Qui, en Lorraine notamment, ne s'est jamais demandé pourquoi le destin de Philippe Seguin s'était arrêté en si bon chemin? L'homme a la stature d'un homme d'état et pourtant il n'ira jamais plus haut que le perchoir de l'Assemblée nationale. "Philippe Seguin, la politique au corps", documentaire de Michael Gaumnitz, dresse une biographie de Seguin et apporte des réponses possibles à cette question. 

Voici trois bonnes raisons de regarder ce documentaire, diffusé lundi 13 janvier à 23h30.


1 - Vous appréciiez le personnage ?

Alors, vous allez pouvoir retrouver l'homme, sa verve et sa présence. De sa plus tendre enfance, marquée par la mort de son père âgé de 23 ans, à ses combats politiques successifs, vous retrouverez Seguin tel que dans vos souvenirs : tour à tour magistral dans ses prises de paroles, colérique avec certains, mais toujours honnête, comme son père le lui a demandé dans son dernier écrit juste avant de mourir.

Lors des élections législatives de 1978, il est littéralement parachuté à Epinal, en pleine crise du textile. Il gagnera la circonscription, puis la municipalité et saura se faire apprécier des Spinaliens et des Lorrains.

Ça a été un incroyable maire d'Epinal (...) avec une détermination incroyable. Il a réussi à se faire aimer des habitants, mais il a réussi à transformer la ville.
- François Fillon, député, proche de Philippe Seguin dans les années 1980-1990

Seguin s'affirmait "heureux en tant que maire".


2 - Vous n'appréciiez pas le personnage ? 

Alors, vous allez pouvoir vous conforter dans votre idée. Le politique, affublé de son "orgueil de pauvre" ne s'est pas fait que des amis dans la classe politique qu'il a rejointe sur les bancs de l'ENA.

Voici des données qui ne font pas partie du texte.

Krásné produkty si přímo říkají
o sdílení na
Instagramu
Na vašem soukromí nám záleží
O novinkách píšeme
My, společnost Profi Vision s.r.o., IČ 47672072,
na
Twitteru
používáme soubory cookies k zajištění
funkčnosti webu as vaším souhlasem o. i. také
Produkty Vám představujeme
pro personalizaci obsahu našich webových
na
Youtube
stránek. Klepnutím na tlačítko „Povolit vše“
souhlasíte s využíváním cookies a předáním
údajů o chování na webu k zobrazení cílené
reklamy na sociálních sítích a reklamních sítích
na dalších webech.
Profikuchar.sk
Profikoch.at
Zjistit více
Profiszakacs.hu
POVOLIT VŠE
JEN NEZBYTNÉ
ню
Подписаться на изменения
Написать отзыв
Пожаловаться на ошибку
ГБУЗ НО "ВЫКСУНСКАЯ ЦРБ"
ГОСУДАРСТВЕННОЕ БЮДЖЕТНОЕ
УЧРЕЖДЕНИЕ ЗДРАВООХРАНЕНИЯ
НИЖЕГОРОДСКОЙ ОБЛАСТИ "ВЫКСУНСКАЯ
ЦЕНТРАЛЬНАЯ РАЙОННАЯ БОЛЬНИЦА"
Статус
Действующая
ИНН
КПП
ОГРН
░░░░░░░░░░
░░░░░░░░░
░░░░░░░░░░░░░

Il prenait toujours un certain plaisir à bousculer l'ordre établi, les codes du milieu"
- Henri Guaino, proche conseiller de Philippe Seguin

Et même si son parcours montre plutôt qu'il a été le jouet des stratégies de plus rusés que lui, cela ne l'a pas empêché de chercher à manipuler les leviers. En vain. 

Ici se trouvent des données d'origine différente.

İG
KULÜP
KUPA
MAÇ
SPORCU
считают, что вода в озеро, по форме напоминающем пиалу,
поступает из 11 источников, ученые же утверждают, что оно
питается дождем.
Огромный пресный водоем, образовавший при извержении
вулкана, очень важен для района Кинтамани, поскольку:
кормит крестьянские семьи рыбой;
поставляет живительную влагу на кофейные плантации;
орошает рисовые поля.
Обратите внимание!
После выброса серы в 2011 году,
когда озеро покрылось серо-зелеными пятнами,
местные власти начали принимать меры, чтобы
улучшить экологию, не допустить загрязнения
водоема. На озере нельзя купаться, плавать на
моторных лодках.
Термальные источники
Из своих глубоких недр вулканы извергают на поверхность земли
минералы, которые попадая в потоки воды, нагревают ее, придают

3 - Vous ne savez pas qui c'était ?

Alors, c'est l'occasion de rattraper cette lacune. Sa stature d'homme d'Etat n'était pas contestée. Et c'est ce qui explique en partie les jeux de dupes dont il a fait l'objet. Il aurait pu briguer des postes que d'autres lorgnaient. Député, maire, ministre, président de l'Assemblée nationale et président de la Cour de Compte, sa carrière parle pour lui.

Il a su gagner l'estime d'élus, aussi bien à droite, comme son fidèle ami François Fillon ou encore Henri Guaino, qu'à gauche avec sa directrice de cabinet Martine Aubry. Il a su s'opposer dans le respect, à la politique de François Mitterrand, sur le Traité de Maastricht. Ses funérailles dans la cour des Invalides ont rassemblé en plus du chef d'Etat Nicolas Sarkozy, nombre de personnalités politiques d'envergure, à la hauteur du personnage.